Speaking of price: with the code “OCaxe,” you can save 10% on your entire order at PowerMining. So if you don't want to miss out on the May batch of the NERDQaxe++, now is your chance.

But back to the marvel that is the NQ++. It was delivered with a sufficiently dimensioned 120W power supply, which is absolutely sufficient for operation with default settings... although I do have one small criticism here, but more on that later.

The small, although not that small, NQ++ is pleasantly sized and bursting with technology when you unpack it. Four BM1370 ASIC processors, a 6-layer PCB, and a fuse rated for 8 amps clearly show that this is a next-generation device that is ready to increase the hash rate without compromise.

The 4-color display familiar from the Nerdaxe and NERDQaxe+ has the same functions, with different parameters displayed on four sides. The four powerful ASIC BM1370 processors are cooled by the Thermalright AXP90-X36 and a 92mm fan, which is virtually silent. This is a clear advantage if you have space for a good, large cooler on the PCB and, above all, a 12v system, which significantly expands the choice of fans.

For my tests, I always use a Mean Well power supply because I know that I am on the safe side. With plug-in power supplies, you never know how good the quality is, and the voltage cannot be adjusted.
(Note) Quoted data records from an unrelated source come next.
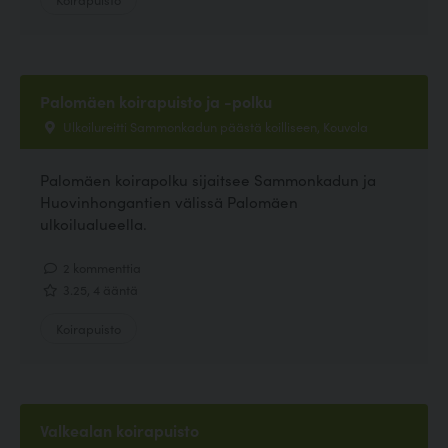
Palomäen koirapuisto ja -polku
Ulkoilureitti Sammonkadun päästä koilliseen, Kouvola
Palomäen koirapolku sijaitsee Sammonkadun ja
Huovinhongantien välissä Palomäen
ulkoilualueella.
2 kommenttia
3.25, 4 ääntä
Koirapuisto
Valkealan koirapuisto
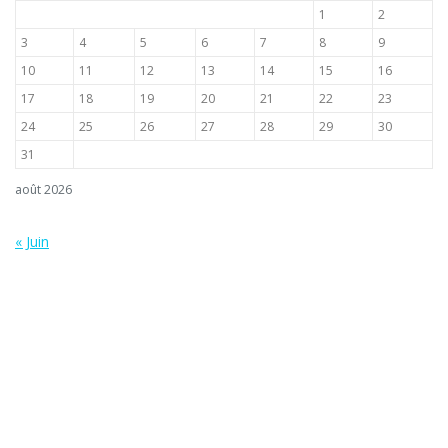
1
2
3
4
5
6
7
8
9
10
11
12
13
14
15
16
17
18
19
20
21
22
23
24
25
26
27
28
29
30
31
août 2026
« Juin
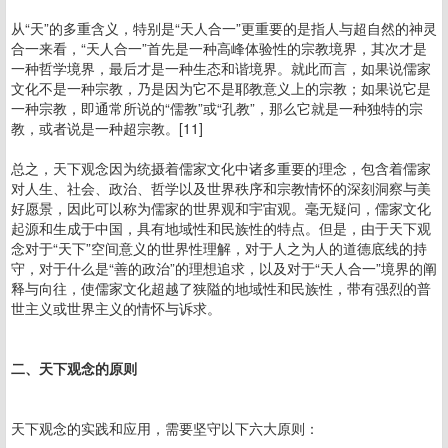
从“天”的多重含义，特别是“天人合一”更重要的是指人与超自然的神灵
合一来看，“天人合一”首先是一种高峰体验性的宗教境界，其次才是
一种哲学境界，最后才是一种生态和谐境界。就此而言，如果说儒家
文化不是一种宗教，乃是因为它不是耶教意义上的宗教；如果说它是
一种宗教，即通常所说的“儒教”或“孔教”，那么它就是一种独特的宗
教，或者说是一种超宗教。[11]
总之，天下观念因为统摄着儒家文化中诸多重要的理念，包含着儒家
对人生、社会、政治、哲学以及世界秩序和宗教情怀的深刻洞察与美
好愿景，因此可以称为儒家的世界观和宇宙观。毫无疑问，儒家文化
起源和生成于中国，具有地域性和民族性的特点。但是，由于天下观
念对于“天下”空间意义的世界性理解，对于人之为人的道德底线的持
守，对于什么是“善的政治”的理想追求，以及对于“天人合一”境界的阐
释与向往，使儒家文化超越了狭隘的地域性和民族性，带有强烈的普
世主义或世界主义的情怀与诉求。
二、天下观念的原则
天下观念的实践和应用，需要坚守以下六大原则：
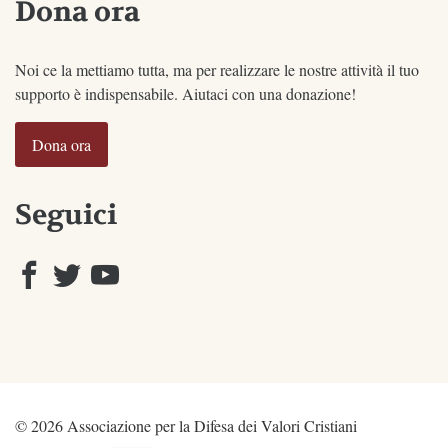
Dona ora
Noi ce la mettiamo tutta, ma per realizzare le nostre attività il tuo
supporto è indispensabile. Aiutaci con una donazione!
Dona ora
Seguici
© 2026 Associazione per la Difesa dei Valori Cristiani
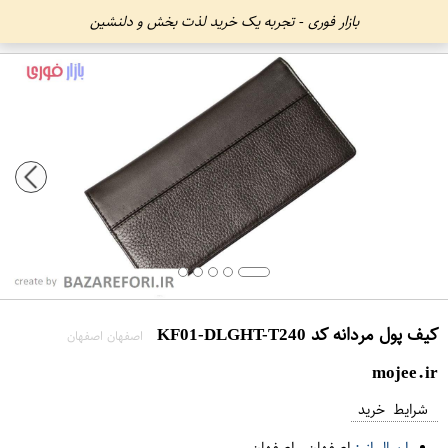
بازار فوری - تجربه یک خرید لذت بخش و دلنشین
کیف پول مردانه کد KF01-DLGHT-T240
اصفهان اصفهان
mojee.ir
شرایط خرید
ارسال از :
اصفهان
-
اصفهان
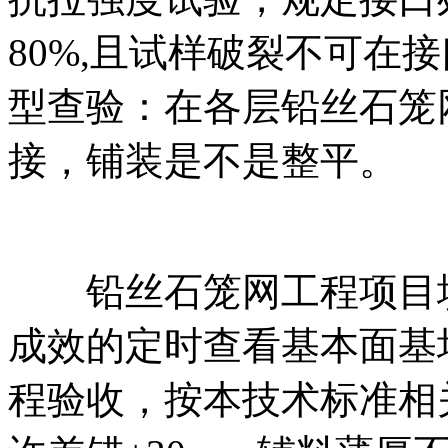
80%,且试样破裂不可在
型查验：在各层铅丝石笼
接，铺装是不是整平。
铅丝石笼网工程项目填
成效的定时查看基本面基
程验收，按本技术标准相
In my naivety, or rather because I didn't think about it, I connected the NQ++ to the same Mean Well LSR-150-12 as the NQ+. The power supply has a rated output of 150W with an efficiency of 87.5%, which definitely makes it one of the absolute premium power supplies. If we now calculate the maximum possible load at the above-mentioned efficiency, it would correspond to 131.25 watts (150W x 0.875).

It was immediately clear to me that the power supply was running at its limit and definitely not at 129.9 W.

I had to check this more closely, so I connected the NQ++ to a Shelly Plus Plug S smart socket and found what I had feared. The 74,3W displayed in the NQ++ UI was measured at 88.7W, and the same result was also found with the NQ+. So my Mean Well was running at around 155,7 W at its absolute maximum, showing me once again how good the quality of these power supplies is. Not only are they adjustable and extremely efficient, they also have overvoltage and short-circuit protection.

And now we come to the included 120W power supply, and apply the 80% rule of total load, hoping that this power supply really has an efficiency of 80%. The power supply can therefore deliver 96W, which sounds good at first. However, when we think back to the measurement with the Shelly Plus Plug S and I have already seen peaks of up to 97W, it quickly becomes clear that this power supply is definitely too weak. In any case, it explains why it gets so warm, and we're not even talking about overclocking here.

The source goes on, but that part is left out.